Identification of novel pancreas/islet genes: In another set of experiments we have identified novel pancreatic genes via 'gene-trapping'. This technique allows to randomly trap and mark genes by inserting a target construct containing the bacterial LacZ gene into the DNA of embryonic stem (ES) cells. Trapped genes are identified by sequencing of amplified cDNA fragments (5' RACE) and mouse lines are established by blastocyst injection. The insertion of the gene-trap vector places the bacterial ß-galactosidase gene under control of the promoter of the trapped gene. Thus, the normal expression pattern of this gene can rapidly be visualized by staining for ß-galactosidase activity within any given tissue, including the pancreas. More importantly, vector insertion causes either null or severe hypomorphic mutations that reveal if the trapped gene is essential for pancreas and ß-cell differentiation.

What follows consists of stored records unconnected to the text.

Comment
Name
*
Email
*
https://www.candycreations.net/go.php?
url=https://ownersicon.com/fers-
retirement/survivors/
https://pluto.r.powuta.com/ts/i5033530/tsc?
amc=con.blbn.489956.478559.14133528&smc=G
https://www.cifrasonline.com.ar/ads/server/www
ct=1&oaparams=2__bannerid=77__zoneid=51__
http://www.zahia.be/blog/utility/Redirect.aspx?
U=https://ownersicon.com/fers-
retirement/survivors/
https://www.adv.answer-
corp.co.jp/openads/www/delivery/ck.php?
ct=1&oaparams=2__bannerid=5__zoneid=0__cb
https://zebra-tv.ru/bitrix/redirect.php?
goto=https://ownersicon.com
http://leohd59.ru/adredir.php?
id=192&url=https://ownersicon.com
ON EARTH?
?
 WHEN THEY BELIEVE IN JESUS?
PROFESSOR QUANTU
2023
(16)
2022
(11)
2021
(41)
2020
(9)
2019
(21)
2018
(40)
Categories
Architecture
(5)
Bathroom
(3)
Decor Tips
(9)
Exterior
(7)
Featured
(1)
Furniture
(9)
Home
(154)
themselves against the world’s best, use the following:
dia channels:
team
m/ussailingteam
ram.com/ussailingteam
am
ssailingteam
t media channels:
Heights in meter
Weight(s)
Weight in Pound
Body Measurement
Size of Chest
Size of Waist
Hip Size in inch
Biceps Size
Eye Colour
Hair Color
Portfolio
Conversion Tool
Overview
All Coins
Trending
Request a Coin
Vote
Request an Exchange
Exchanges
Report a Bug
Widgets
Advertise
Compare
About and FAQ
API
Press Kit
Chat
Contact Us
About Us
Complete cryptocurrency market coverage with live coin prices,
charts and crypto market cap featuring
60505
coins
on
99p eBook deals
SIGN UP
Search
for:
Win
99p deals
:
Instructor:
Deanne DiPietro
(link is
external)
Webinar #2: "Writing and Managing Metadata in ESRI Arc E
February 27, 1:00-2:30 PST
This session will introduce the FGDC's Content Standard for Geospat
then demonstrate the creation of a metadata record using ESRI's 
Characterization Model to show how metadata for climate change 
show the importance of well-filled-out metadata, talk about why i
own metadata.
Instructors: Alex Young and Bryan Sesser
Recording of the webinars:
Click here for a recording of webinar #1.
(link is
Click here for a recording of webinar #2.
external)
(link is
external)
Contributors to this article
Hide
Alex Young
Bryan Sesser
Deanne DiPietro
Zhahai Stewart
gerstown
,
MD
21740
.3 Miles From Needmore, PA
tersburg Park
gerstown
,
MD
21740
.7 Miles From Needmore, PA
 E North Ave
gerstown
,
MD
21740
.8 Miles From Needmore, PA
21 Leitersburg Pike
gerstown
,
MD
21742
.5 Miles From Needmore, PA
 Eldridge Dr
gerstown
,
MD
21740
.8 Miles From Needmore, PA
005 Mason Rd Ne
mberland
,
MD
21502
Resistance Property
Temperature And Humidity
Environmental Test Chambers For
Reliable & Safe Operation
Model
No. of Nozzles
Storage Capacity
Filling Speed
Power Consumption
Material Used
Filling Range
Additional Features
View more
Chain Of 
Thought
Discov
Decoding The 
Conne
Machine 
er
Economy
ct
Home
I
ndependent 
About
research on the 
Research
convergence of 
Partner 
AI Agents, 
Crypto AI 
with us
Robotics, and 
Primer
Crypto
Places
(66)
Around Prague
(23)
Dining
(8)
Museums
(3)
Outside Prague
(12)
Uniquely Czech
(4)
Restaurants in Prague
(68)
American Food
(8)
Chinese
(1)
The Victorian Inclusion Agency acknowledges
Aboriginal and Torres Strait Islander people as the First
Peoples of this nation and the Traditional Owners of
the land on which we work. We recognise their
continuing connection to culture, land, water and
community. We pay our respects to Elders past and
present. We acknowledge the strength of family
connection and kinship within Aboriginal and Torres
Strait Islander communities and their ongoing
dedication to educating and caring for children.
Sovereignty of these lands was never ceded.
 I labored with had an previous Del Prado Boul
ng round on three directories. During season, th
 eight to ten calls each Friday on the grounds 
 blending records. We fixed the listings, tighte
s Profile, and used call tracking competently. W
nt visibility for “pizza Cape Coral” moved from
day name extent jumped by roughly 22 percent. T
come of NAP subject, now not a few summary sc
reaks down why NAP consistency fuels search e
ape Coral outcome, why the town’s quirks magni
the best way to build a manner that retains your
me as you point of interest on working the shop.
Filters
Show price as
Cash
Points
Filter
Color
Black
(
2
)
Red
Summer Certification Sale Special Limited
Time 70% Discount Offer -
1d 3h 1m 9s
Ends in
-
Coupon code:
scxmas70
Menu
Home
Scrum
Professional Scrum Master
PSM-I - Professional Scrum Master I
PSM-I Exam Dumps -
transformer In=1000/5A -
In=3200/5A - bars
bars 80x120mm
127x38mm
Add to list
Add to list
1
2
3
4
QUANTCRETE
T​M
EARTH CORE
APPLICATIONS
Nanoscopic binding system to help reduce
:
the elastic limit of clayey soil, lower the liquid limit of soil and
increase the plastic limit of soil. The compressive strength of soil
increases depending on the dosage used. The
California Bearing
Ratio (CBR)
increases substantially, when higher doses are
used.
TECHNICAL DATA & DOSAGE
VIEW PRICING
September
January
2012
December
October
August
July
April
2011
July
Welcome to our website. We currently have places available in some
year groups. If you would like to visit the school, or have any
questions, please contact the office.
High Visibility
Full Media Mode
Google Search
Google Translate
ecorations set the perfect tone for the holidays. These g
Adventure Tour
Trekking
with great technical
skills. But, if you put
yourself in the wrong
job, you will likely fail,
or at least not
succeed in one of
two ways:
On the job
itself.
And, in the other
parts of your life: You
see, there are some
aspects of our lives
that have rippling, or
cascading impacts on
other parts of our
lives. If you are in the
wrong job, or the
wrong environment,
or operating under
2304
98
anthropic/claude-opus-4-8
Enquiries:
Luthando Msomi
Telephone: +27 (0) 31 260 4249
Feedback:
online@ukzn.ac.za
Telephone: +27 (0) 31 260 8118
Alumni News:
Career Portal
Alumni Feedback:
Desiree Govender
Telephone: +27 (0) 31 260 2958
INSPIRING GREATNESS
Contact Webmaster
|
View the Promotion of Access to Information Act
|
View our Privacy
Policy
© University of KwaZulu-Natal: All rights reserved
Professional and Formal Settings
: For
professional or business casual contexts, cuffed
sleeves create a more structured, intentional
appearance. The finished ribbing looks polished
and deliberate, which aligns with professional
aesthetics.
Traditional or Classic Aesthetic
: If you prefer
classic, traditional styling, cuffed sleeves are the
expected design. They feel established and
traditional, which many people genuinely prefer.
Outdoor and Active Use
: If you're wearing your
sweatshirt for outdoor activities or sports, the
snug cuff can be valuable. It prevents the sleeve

These studies are done in collaboration with Marc Tessier-Lavigne, Stanford University, who is interested in brain development and is generously providing mice for our analysis.

Generation of ß-cells from adult progenitor cells: Recent studies have shown that adult organ stem cells have the ability to develop into a number of different tissues. We are taking advantage of our understanding of pancreas development and have started to investigate if adult progenitor cells have the potential to develop into insulin-producing ß-cells. Bone marrow derived stem cells are co-cultured with embryonic pancreas buds that develop into endocrine islets and thus provide the necessary signals for ß-cell differentiation. Initially, we focus on murine adult stem cells, but will include human cells as soon as the 'proof of principle' experiments have shown that murine cells can adopt pancreatic fates.

Model systems for pancreatic cancer: Overt hedgehog signaling has been implicated in cancer formation in various tissues; however it has not been linked to the formation of pancreatic adenocarcinomas, an aggressive form of cancer that is virtually incurable. We have started collaboration with Martin McMahon's laboratory at the UCSF Cancer Center to show that deregulated Hedgehog signaling promotes proliferation of pancreatic cancer cell lines and if inhibition of Hedgehog signaling blocks cell proliferation. Currently, we are manipulating the Hedgehog pathway in pancreatic tissue of transgenic animals to address the tumorigenic activity of this pathway in vivo.

Selected Publications:

Kawahira, H., Tzanakakis, E., Ma, N., McMahon, A.P., Chuang, P.-T., and M. Hebrok (2003) Combined activities of Hedgehog signaling inhibitors regulate pancreas development. Development (in press).

Thayer, S. P., Pasca di Magliano, M., Heiser, P.W., Roberts, D. J., Nielsen, C. M., Lauwers, G. Y., Qi, Y.P., Gysin, S., Fernandez-del Castillo, F., Yajnik, V., Antoniu, B., McMahon, M., Warshaw, A. L., and M. Hebrok (2003) Hedgehog an early and late mediator of pancreatic cancer tumorigenesis.

Pasca di Magliano, M., and M. Hebrok, (2003): Hedgehog signaling and tumorigenesis. Nature Reviews Cancer (in press).

Kim, S. K. and Hebrok, M. (2001): Intercellular signals regulating pancreas development and function. Genes & Development 15, 111-127.

Kim, S. K., Hebrok, M., Li, E., Oh, P., Schrewe, H., Harmon, E. B., Lee, J. S. and D. A.Melton. (2000): Activin receptor patterning of foregut organogenesis. Genes & Development 14, 1866-1871.